■ TASK ■
Without any of the pictures, transcribe all the lines below exactly.

■ DATA SUPPLIED ■
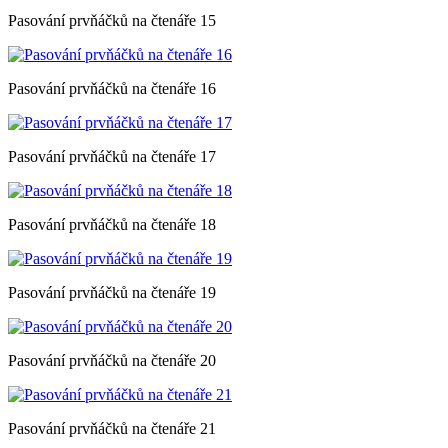
Pasování prvňáčků na čtenáře 15
Pasování prvňáčků na čtenáře 16
Pasování prvňáčků na čtenáře 17
Pasování prvňáčků na čtenáře 18
Pasování prvňáčků na čtenáře 19
Pasování prvňáčků na čtenáře 20
Pasování prvňáčků na čtenáře 21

■ TASK ANSWER ■
Pasování prvňáčků na čtenáře 15
Pasování prvňáčků na čtenáře 16
Pasování prvňáčků na čtenáře 17
Pasování prvňáčků na čtenáře 18
Pasování prvňáčků na čtenáře 19
Pasování prvňáčků na čtenáře 20
Pasování prvňáčků na čtenáře 21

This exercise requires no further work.